The second firefighter answers the question literally asked, but then appears to give a command that is unrelated to the question. But the implicit question the first speaker asks, what linguists call the question under discussion or QUD, is how he and his team can find the second speaker. What appears to be a command by the second speaker is a set of directions that answers the QUD. Such implicit meaning is fundamental to human language use. Effective communication with autonomous bots in real-time, high-stress situations requires that bots understand not only what is literally said, but also what is intended. In short, we must move from robust sentence processing, the current state of the art, to robust utterance understanding.

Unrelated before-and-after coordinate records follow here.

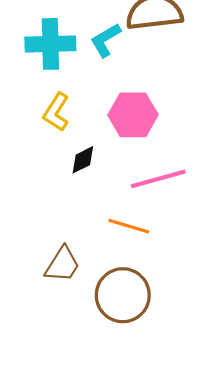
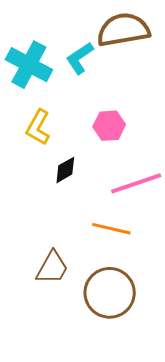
cyan cross: (50, 44) -> (29, 65), turned 33
pink hexagon: (133, 115) -> (109, 126), size x0.7

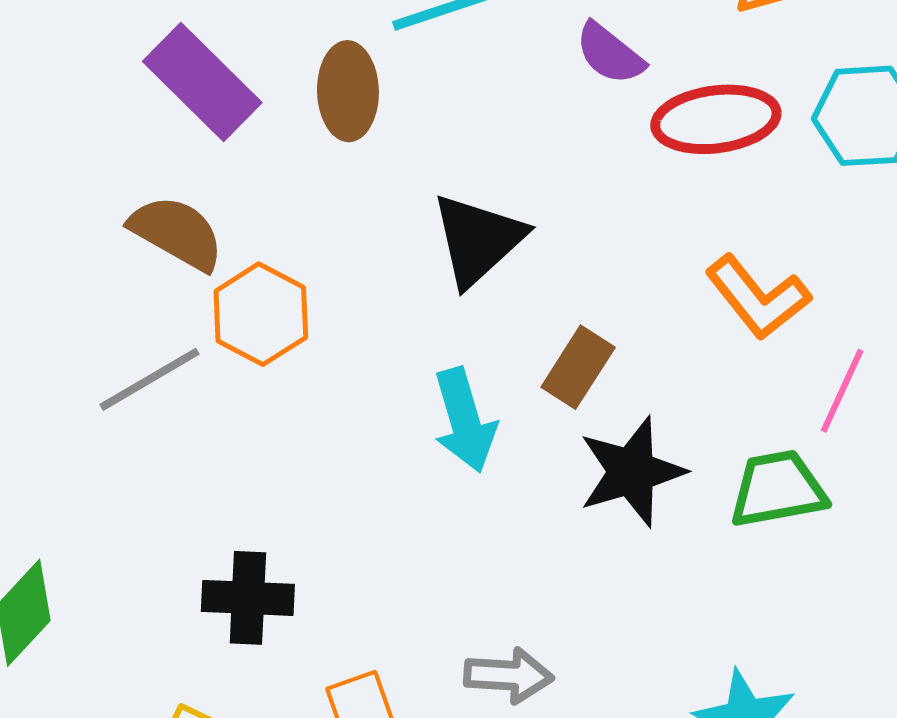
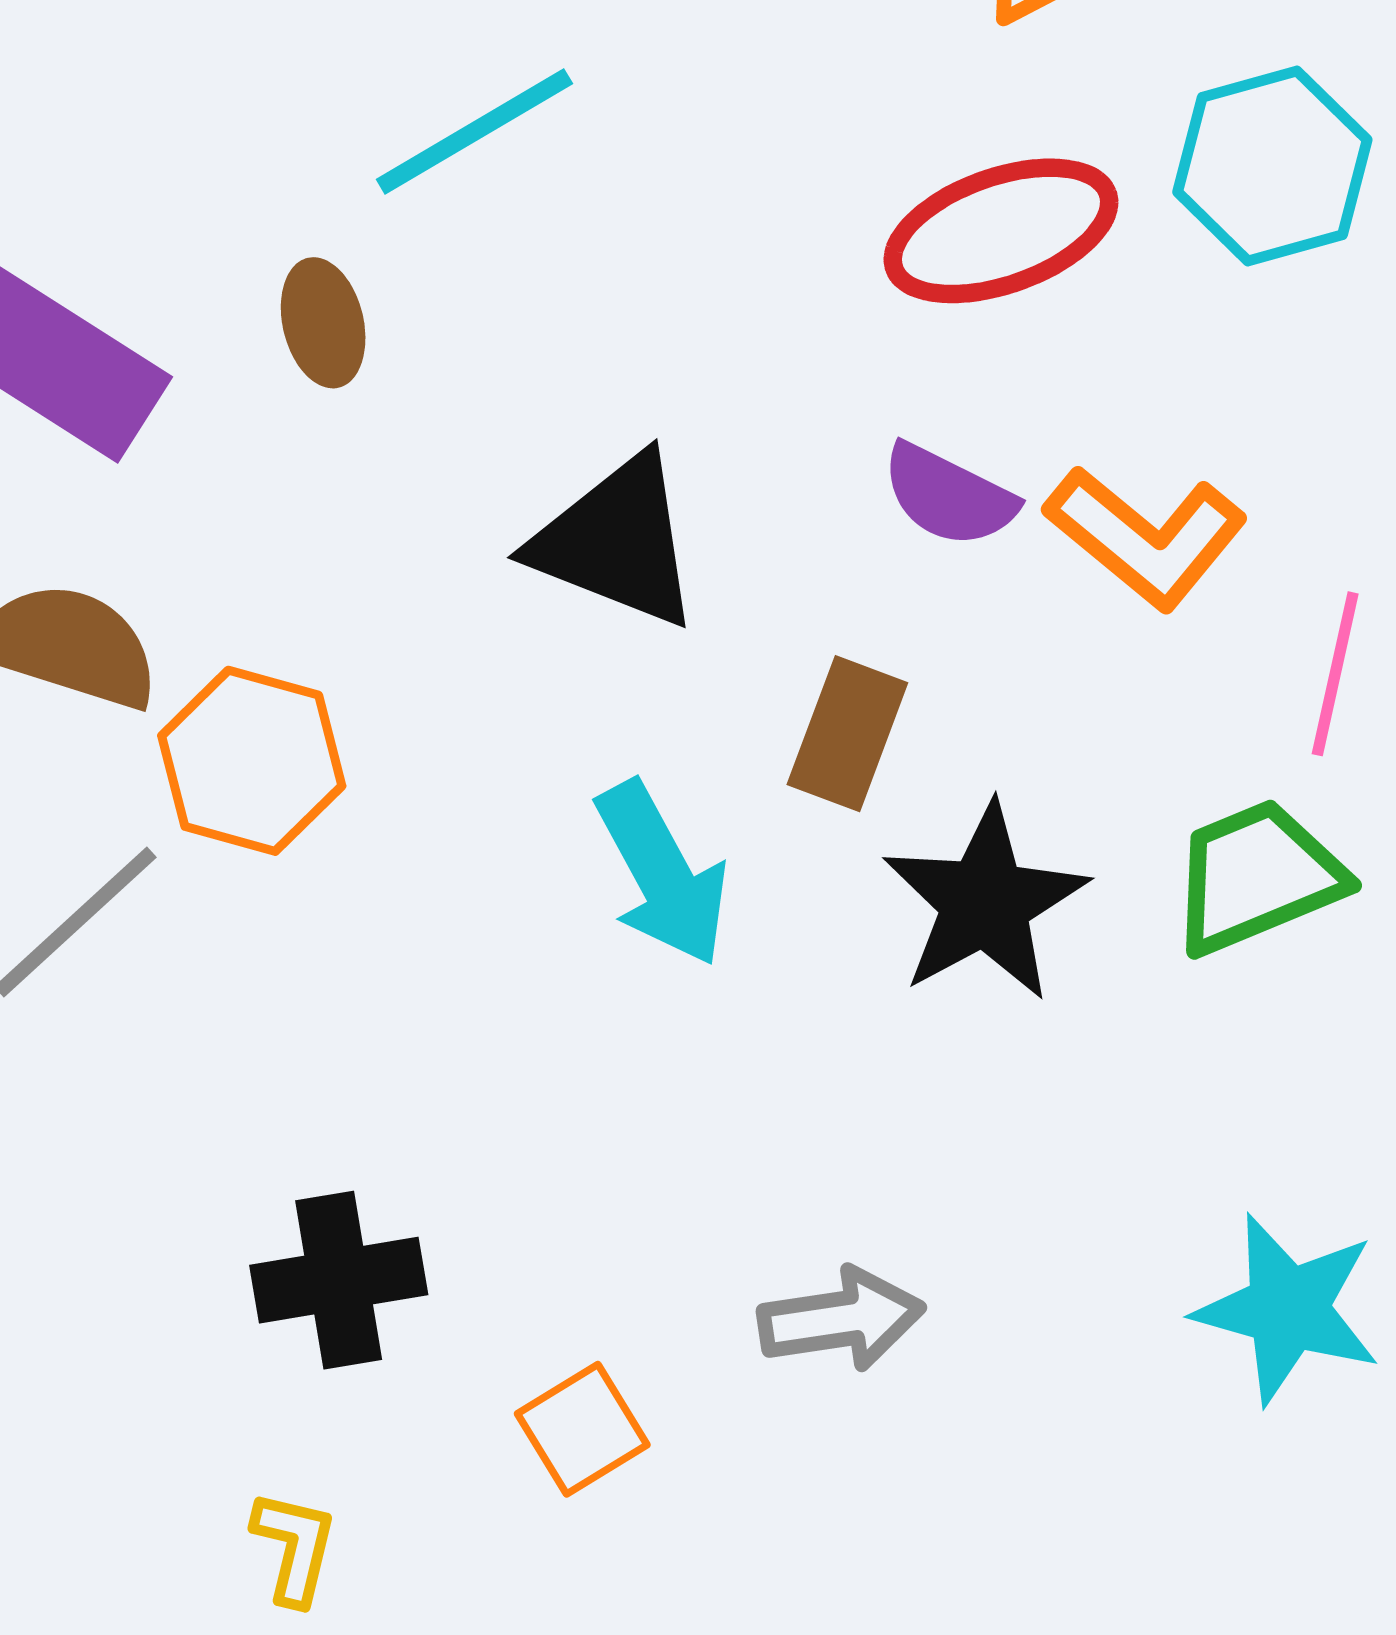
purple semicircle: (610, 54) -> (949, 495), moved
brown ellipse: (348, 91) -> (323, 323), size x0.7
black triangle: (478, 240) -> (616, 541), turned -44

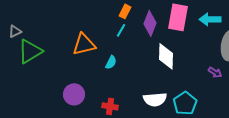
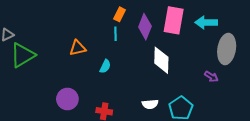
cyan line: (121, 30) -> (115, 34), turned -32
orange triangle: (84, 44) -> (78, 48), size x0.7
white semicircle: (155, 99) -> (150, 104), size x0.7

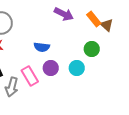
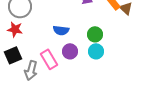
green circle: (92, 49) -> (95, 34), moved

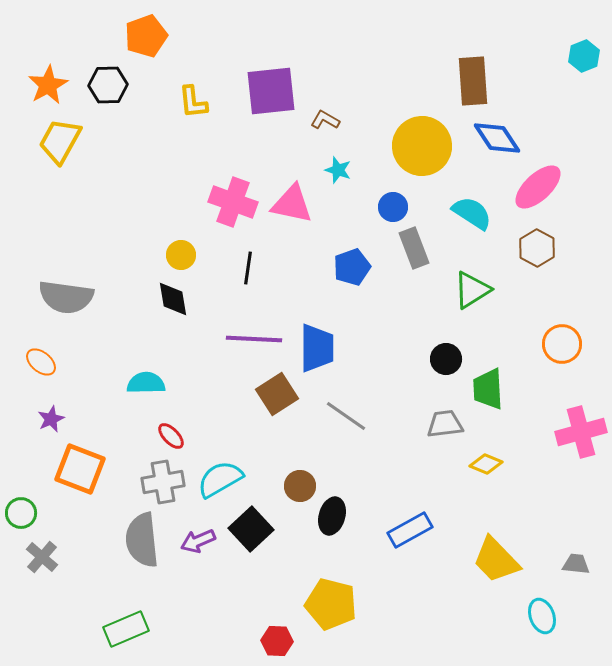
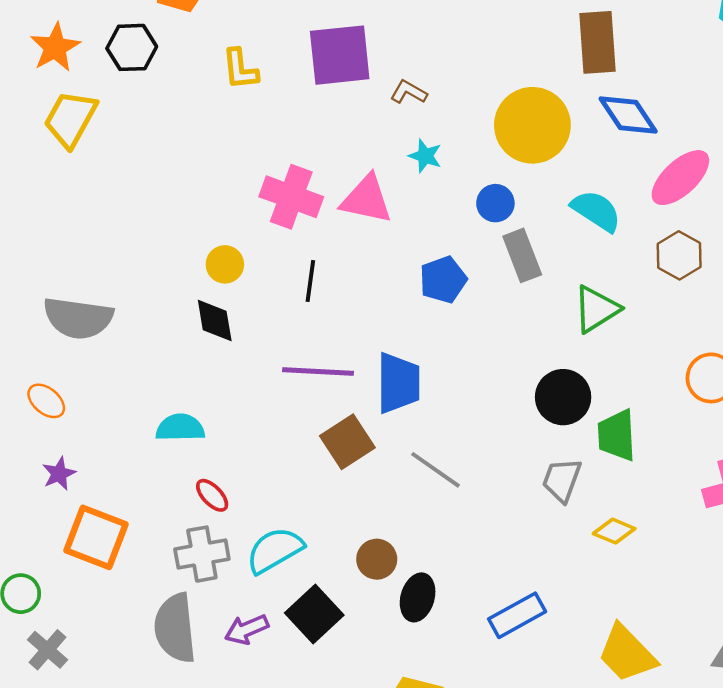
black circle: (446, 359) -> (563, 397), size x1.4
gray trapezoid: (445, 424) -> (562, 480), turned -63

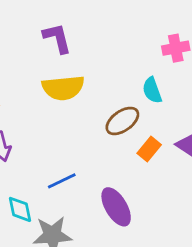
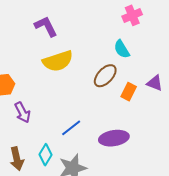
purple ellipse: (116, 207) -> (114, 138), turned -56
cyan diamond: (20, 209) -> (46, 155), turned 55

To achieve these goals, the communication system must exploit broad context. Natural language utterances in isolation are highly ambiguous, but experiments have shown that humans are rarely aware of this fact. Ambiguities pass unnoticed because humans bring contextual information to bear on the task of utterance understanding, and this information disambiguates most (though not all) utterances. Thus, if a bot (or, for that matter, any computational system) is going to cope with the realities of human linguistic communication, it will need to be situated in its environment, pooling information from its surroundings and using that information to determine not only which sentences its interlocutor used, but also what those sentences were intended to communicate. It must also interact with its environment as a result of language use. Thus, the understanding of intentions must lead to action, and so a physically situated bot (as opposed to an agent in a purely informational universe) must be able to translate utterance-meanings into responses that begin with specific plans to move through and interact with the environment and result in signals that drive appropriate motors and activate appropriate information-gathering sensors.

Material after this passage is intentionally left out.